VPN - can you trust your Android VPN client?

[sfx2000]

Interesting read from HelpNetSecurity

https://www.helpnetsecurity.com/2017/01/26/trust-android-vpn-client/

A group of researchers has analyzed 283 Android apps from Google Play that use the Android VPN permission in search of possible malware presence, third-party library embedding, and traffic manipulation, and have discovered that:

• 18% of the apps implement tunneling protocols without encryption (despite promising online anonymity and security to users)
• 84% of the apps don’t tunnel IPv6 traffic, and 66% don’t tunnel DNS traffic for a variety of reasons, thus exposing users to online tracking by surveillance agencies or commercial WiFi access points
• 75% of the apps use third-party tracking libraries and 82% request permissions to access sensitive resources (e.g. user accounts, text messages)
• VirusTotal identified malware presence in 38% of the analyzed apps
• 18% of the apps do not mention the entity hosting the terminating VPN server
• 16% of the apps may forward traffic through other participating users rather than use servers hosted in the cloud (and this raises a number of trust, security, and privacy concerns for participating users)
• 16% of the apps deploy non-transparent proxies that modify user’s HTTP traffic.
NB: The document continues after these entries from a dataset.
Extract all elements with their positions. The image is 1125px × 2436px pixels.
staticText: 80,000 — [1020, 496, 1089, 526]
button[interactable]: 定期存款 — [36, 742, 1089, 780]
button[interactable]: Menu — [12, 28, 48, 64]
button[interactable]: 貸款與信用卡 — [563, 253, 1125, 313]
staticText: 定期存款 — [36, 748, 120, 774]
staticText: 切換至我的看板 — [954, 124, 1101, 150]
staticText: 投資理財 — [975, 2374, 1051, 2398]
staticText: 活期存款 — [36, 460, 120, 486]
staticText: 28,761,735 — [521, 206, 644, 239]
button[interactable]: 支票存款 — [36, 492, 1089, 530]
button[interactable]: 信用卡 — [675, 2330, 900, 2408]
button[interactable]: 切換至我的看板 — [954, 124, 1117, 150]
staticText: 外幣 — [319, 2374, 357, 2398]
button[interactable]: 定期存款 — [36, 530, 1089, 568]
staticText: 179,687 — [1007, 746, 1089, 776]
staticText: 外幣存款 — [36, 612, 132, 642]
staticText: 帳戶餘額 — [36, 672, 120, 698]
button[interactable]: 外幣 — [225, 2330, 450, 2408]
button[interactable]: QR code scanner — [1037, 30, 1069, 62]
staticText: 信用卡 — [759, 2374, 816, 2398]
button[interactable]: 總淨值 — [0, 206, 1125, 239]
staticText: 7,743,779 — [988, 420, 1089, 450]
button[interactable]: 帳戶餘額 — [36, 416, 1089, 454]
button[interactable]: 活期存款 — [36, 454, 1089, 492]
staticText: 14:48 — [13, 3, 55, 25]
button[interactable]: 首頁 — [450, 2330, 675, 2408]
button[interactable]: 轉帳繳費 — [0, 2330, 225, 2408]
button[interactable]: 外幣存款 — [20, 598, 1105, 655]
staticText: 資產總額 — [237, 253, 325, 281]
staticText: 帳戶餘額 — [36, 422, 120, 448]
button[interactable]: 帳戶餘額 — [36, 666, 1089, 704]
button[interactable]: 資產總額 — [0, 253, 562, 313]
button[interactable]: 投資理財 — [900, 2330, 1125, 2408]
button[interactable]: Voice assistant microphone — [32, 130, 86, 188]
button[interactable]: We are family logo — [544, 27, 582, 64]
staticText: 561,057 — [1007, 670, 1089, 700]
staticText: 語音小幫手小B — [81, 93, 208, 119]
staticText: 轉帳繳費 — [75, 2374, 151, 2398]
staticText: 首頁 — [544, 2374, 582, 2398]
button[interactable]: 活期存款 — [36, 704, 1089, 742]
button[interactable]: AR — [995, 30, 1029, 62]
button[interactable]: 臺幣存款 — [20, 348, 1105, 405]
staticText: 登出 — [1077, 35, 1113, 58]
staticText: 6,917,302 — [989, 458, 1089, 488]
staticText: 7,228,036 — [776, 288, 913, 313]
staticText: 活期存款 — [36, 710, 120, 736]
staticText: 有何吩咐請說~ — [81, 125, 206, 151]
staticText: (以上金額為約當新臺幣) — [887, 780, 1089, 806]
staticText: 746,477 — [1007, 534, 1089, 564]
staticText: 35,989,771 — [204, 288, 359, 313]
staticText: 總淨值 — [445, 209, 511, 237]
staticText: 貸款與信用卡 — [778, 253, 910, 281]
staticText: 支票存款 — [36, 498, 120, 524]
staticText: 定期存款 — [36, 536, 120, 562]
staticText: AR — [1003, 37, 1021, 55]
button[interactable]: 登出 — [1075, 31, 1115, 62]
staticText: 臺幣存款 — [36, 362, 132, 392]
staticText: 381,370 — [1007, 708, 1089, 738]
In fact, two of them actively inject JavaScript code into the user’s traffic for advertisement and tracking purposes, and one of them redirects e-commerce traffic to external advertising partners.
• Four of the analyzed VPN apps compromise users’ root-store and actively perform TLS interception, ostensibly in order to optimize traffic to certain services.

 

[staticfree]

Interesting read from HelpNetSecurity

https://www.helpnetsecurity.com/2017/01/26/trust-android-vpn-client/

A group of researchers has analyzed 283 Android apps from Google Play that use the Android VPN permission in search of possible malware presence, third-party library embedding, and traffic manipulation, and have discovered that:

• 18% of the apps implement tunneling protocols without encryption (despite promising online anonymity and security to users)
• 84% of the apps don’t tunnel IPv6 traffic, and 66% don’t tunnel DNS traffic for a variety of reasons, thus exposing users to online tracking by surveillance agencies or commercial WiFi access points
• 75% of the apps use third-party tracking libraries and 82% request permissions to access sensitive resources (e.g. user accounts, text messages)
• VirusTotal identified malware presence in 38% of the analyzed apps
• 18% of the apps do not mention the entity hosting the terminating VPN server
• 16% of the apps may forward traffic through other participating users rather than use servers hosted in the cloud (and this raises a number of trust, security, and privacy concerns for participating users)
• 16% of the apps deploy non-transparent proxies that modify user’s HTTP traffic. In fact, two of them actively inject JavaScript code into the user’s traffic for advertisement and tracking purposes, and one of them redirects e-commerce traffic to external advertising partners.
• Four of the analyzed VPN apps compromise users’ root-store and actively perform TLS interception, ostensibly in order to optimize traffic to certain services.

Since I recently loaded openVPN app on my cell phone I too had (as always) in the back of my mind the question of whether or not these apps had any spyware or viruses embedded in them. I chose the openVPN app and when first executed, it did pop up a screen with settings prompting you to either enable or disable the apps access to much of your personal and private data like contacts, email, phone calling, camera and microphone, location, etc. I selected to not allow all but the "My Location" info. But who knows if it really disables this in the background. Anyway, this article is no surprise but it is completely useless when they don't back up their findings to identify and tell us what apps they tested and found vulnerabilities with. I wish they'd list and name the apps so we can decide which ones are safest and which ones to avoid.

 

[doczenith1]

Anyway, this article is no surprise but it is completely useless when they don't back up their findings to identify and tell us what apps they tested and found vulnerabilities with. I wish they'd list and name the apps so we can decide which ones are safest and which ones to avoid.

Do a search on the web. I've had 3 articles related to this study come through my Google Now feed. One or two of them listed 5-7 apps that I believe Google has removed from the play store.

 

[Atul]

Better download a legitimate VPN app. As far as we see android PlayStore, yes there is much bloatware. Still, there is some good sort of apps which provides you 100% security.